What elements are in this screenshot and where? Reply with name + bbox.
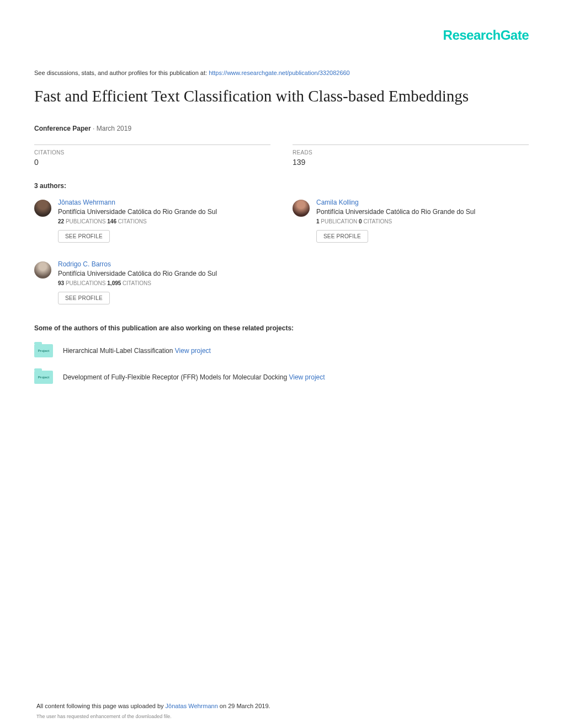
cit-count: 1,095: [107, 280, 121, 286]
project-folder-icon[interactable]: [34, 371, 53, 384]
brand-logo[interactable]: ResearchGate: [34, 28, 529, 43]
footer-prefix: All content following this page was uplo…: [36, 703, 166, 709]
cit-count: 146: [107, 218, 116, 224]
publication-meta: Conference Paper · March 2019: [34, 125, 529, 132]
avatar[interactable]: [34, 200, 51, 217]
author-affiliation: Pontifícia Universidade Católica do Rio …: [58, 208, 270, 216]
pub-count: 93: [58, 280, 64, 286]
page-title[interactable]: Fast and Efficient Text Classification w…: [34, 86, 529, 107]
discussions-line: See discussions, stats, and author profi…: [34, 69, 529, 76]
author-card: Camila Kolling Pontifícia Universidade C…: [293, 199, 529, 243]
reads-value: 139: [293, 158, 529, 167]
author-stats: 22 PUBLICATIONS 146 CITATIONS: [58, 218, 270, 224]
pub-count: 22: [58, 218, 64, 224]
publication-type: Conference Paper: [34, 125, 91, 132]
citations-value: 0: [34, 158, 270, 167]
authors-header: 3 authors:: [34, 182, 529, 190]
project-title: Development of Fully-Flexible Receptor (…: [63, 373, 289, 381]
avatar[interactable]: [293, 200, 310, 217]
cit-label: CITATIONS: [116, 218, 147, 224]
footer-suffix: on 29 March 2019.: [218, 703, 270, 709]
reads-label: READS: [293, 149, 529, 156]
author-card: Rodrigo C. Barros Pontifícia Universidad…: [34, 260, 270, 304]
citations-label: CITATIONS: [34, 149, 270, 156]
author-card: Jônatas Wehrmann Pontifícia Universidade…: [34, 199, 270, 243]
view-project-link[interactable]: View project: [175, 347, 211, 355]
publication-date: · March 2019: [91, 125, 131, 132]
footer-note: The user has requested enhancement of th…: [36, 714, 527, 719]
author-stats: 1 PUBLICATION 0 CITATIONS: [316, 218, 529, 224]
cit-label: CITATIONS: [121, 280, 151, 286]
project-row: Development of Fully-Flexible Receptor (…: [34, 371, 529, 384]
see-profile-button[interactable]: SEE PROFILE: [58, 230, 110, 243]
project-row: Hierarchical Multi-Label Classification …: [34, 344, 529, 357]
pub-label: PUBLICATIONS: [64, 280, 107, 286]
pub-label: PUBLICATIONS: [64, 218, 107, 224]
pub-label: PUBLICATION: [320, 218, 359, 224]
author-affiliation: Pontifícia Universidade Católica do Rio …: [58, 270, 270, 277]
view-project-link[interactable]: View project: [289, 373, 325, 381]
uploader-link[interactable]: Jônatas Wehrmann: [166, 703, 218, 709]
see-profile-button[interactable]: SEE PROFILE: [58, 292, 110, 304]
author-name-link[interactable]: Jônatas Wehrmann: [58, 199, 270, 206]
cit-label: CITATIONS: [362, 218, 392, 224]
author-affiliation: Pontifícia Universidade Católica do Rio …: [316, 208, 529, 216]
reads-block: READS 139: [293, 144, 529, 167]
project-folder-icon[interactable]: [34, 344, 53, 357]
related-projects-header: Some of the authors of this publication …: [34, 324, 529, 332]
publication-url-link[interactable]: https://www.researchgate.net/publication…: [209, 69, 350, 76]
author-name-link[interactable]: Camila Kolling: [316, 199, 529, 206]
footer-upload-line: All content following this page was uplo…: [36, 703, 527, 709]
citations-block: CITATIONS 0: [34, 144, 270, 167]
author-stats: 93 PUBLICATIONS 1,095 CITATIONS: [58, 280, 270, 286]
avatar[interactable]: [34, 261, 51, 279]
author-name-link[interactable]: Rodrigo C. Barros: [58, 260, 270, 268]
discussions-prefix: See discussions, stats, and author profi…: [34, 69, 209, 76]
project-title: Hierarchical Multi-Label Classification: [63, 347, 175, 355]
see-profile-button[interactable]: SEE PROFILE: [316, 230, 368, 243]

__Your instructions__
Wherever a line above contains "Development", copy that line.

__Output below__
project-title: Development of Fully-Flexible Receptor (…: [63, 373, 289, 381]
project-row: Development of Fully-Flexible Receptor (…: [34, 371, 529, 384]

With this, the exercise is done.